[Saved data entries]
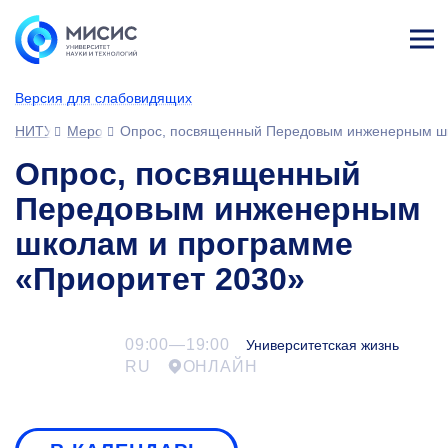
Лич
ны
Версия для слабовидящих
й
каб
НИТУ МИСИС
Мероприятия
Опрос, посвященный Передовым инженерным шк
ине
т
Опрос, посвященный
Передовым инженерным
школам и программе
«Приоритет 2030»
09:00—19:00
Университетская жизнь
RU
ОНЛАЙН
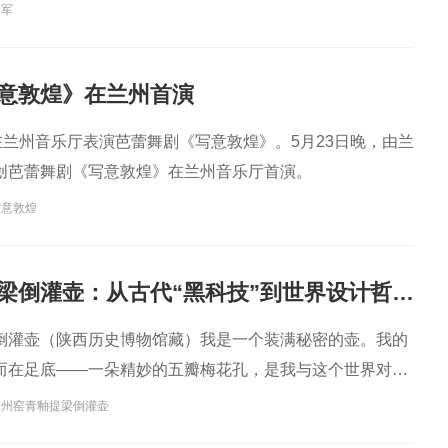
秦军
意敦煌》在兰州首演
在兰州音乐厅表演芭蕾舞剧《写意敦煌》。5月23日晚，由兰
创芭蕾舞剧《写意敦煌》在兰州音乐厅首演。
写意敦煌
耀州窑青釉提梁倒灌壶：从古代“黑科技”到世界设计哲学，一壶通联的匠心宇宙
倒灌壶（陕西历史博物馆藏）我是一个装满秘密的壶。我的
而在足底——一朵精妙的五瓣梅花孔，是我与这个世界对话
耀州窑青釉提梁倒灌壶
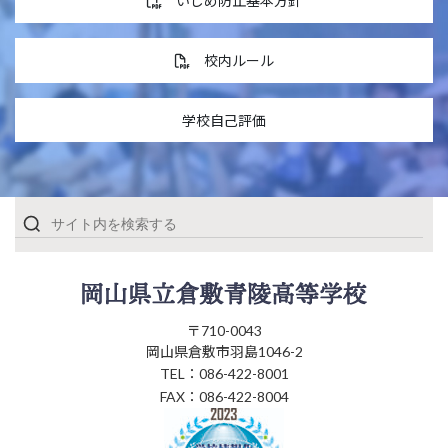
いじめ防止基本方針
校内ルール
学校自己評価
〒710-0043
岡山県倉敷市羽島1046-2
TEL：086-422-8001
FAX：086-422-8004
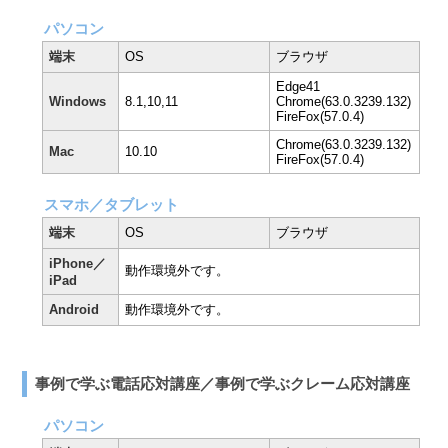
パソコン
端末
OS
ブラウザ
Edge41
Windows
8.1,10,11
Chrome(63.0.3239.132)
FireFox(57.0.4)
Chrome(63.0.3239.132)
Mac
10.10
FireFox(57.0.4)
スマホ／タブレット
端末
OS
ブラウザ
iPhone／
動作環境外です。
iPad
Android
動作環境外です。
事例で学ぶ電話応対講座／事例で学ぶクレーム応対講座
パソコン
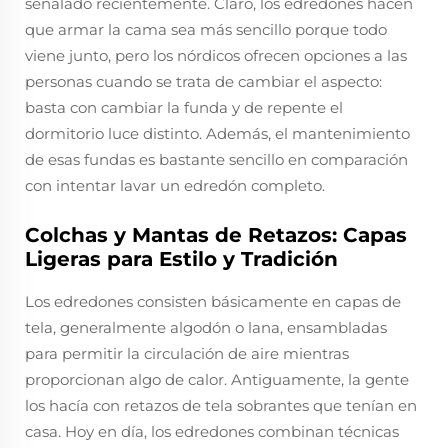
señalado recientemente. Claro, los edredones hacen
que armar la cama sea más sencillo porque todo
viene junto, pero los nórdicos ofrecen opciones a las
personas cuando se trata de cambiar el aspecto:
basta con cambiar la funda y de repente el
dormitorio luce distinto. Además, el mantenimiento
de esas fundas es bastante sencillo en comparación
con intentar lavar un edredón completo.
Colchas y Mantas de Retazos: Capas
Ligeras para Estilo y Tradición
Los edredones consisten básicamente en capas de
tela, generalmente algodón o lana, ensambladas
para permitir la circulación de aire mientras
proporcionan algo de calor. Antiguamente, la gente
los hacía con retazos de tela sobrantes que tenían en
casa. Hoy en día, los edredones combinan técnicas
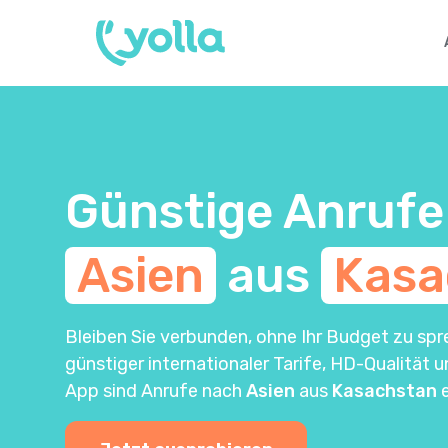
Günstige Anrufe
Asien
aus
Kasa
Bleiben Sie verbunden, ohne Ihr Budget zu spr
günstiger internationaler Tarife, HD-Qualität 
App sind Anrufe nach
Asien
aus
Kasachstan
e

▸ **WHAT THE TASK REQUIRES**:
The required output is each line of the entries that contains the word "Anrufe".

▸ **RESPONSE TO THE TASK**:
Günstige Anrufe
App sind Anrufe nach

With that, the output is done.